To this central affirmation of faith Jesus adds from Leviticus 19:18 “you shall love your neighbor as yourself.” Rabbi Hillel was the spiritual leader of the Jewish people at the time of Jesus’ birth. Jewish college student associations bear his name today. Hillel was famous for pithy teachings, one of which quotes this verse. The lawyer came looking for some strange teaching he could use to condemn Jesus, and Jesus responds from the core of the biblical and rabbinic tradition. “Love God; love your neighbor.” Five words, the essentials of spiritual and moral life.  “On these two commandments hang all the law and the prophets.”

            Just before 400 AD in north Africa Augustine wrote, God, “you have made us 
for yourself and our heart is restless until it comes to rest in you.” In the early 17th century French philosopher and mathematician Blaise Pascal wrote , (Pensees 10:148), “Man’s . . . infinite abyss can be filled only . . . by God himself.”  We all seek an experiential experience of the living God, and we find God, and God finds us, as we love God and love our neighbors.

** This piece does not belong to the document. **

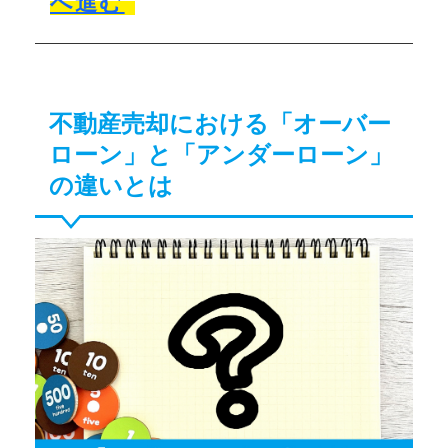
へ進む
不動産売却における「オーバー
ローン」と「アンダーローン」
の違いとは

          It is simple, but not easy. The search for God is difficult. God’s search for us cost Jesus his life, in a painful death on the cross. Our search for God, and God’s search for us, requires truth and effort. As the early 20th century English writer Gilbert K. Chesterton wrote, “Christianity has not been tried and found wanting; it has been found difficult and not tried.”  Chesterton also wrote, “The Bible tells us to love our neighbors, and also to love our enemies; probably because generally they are the same people.”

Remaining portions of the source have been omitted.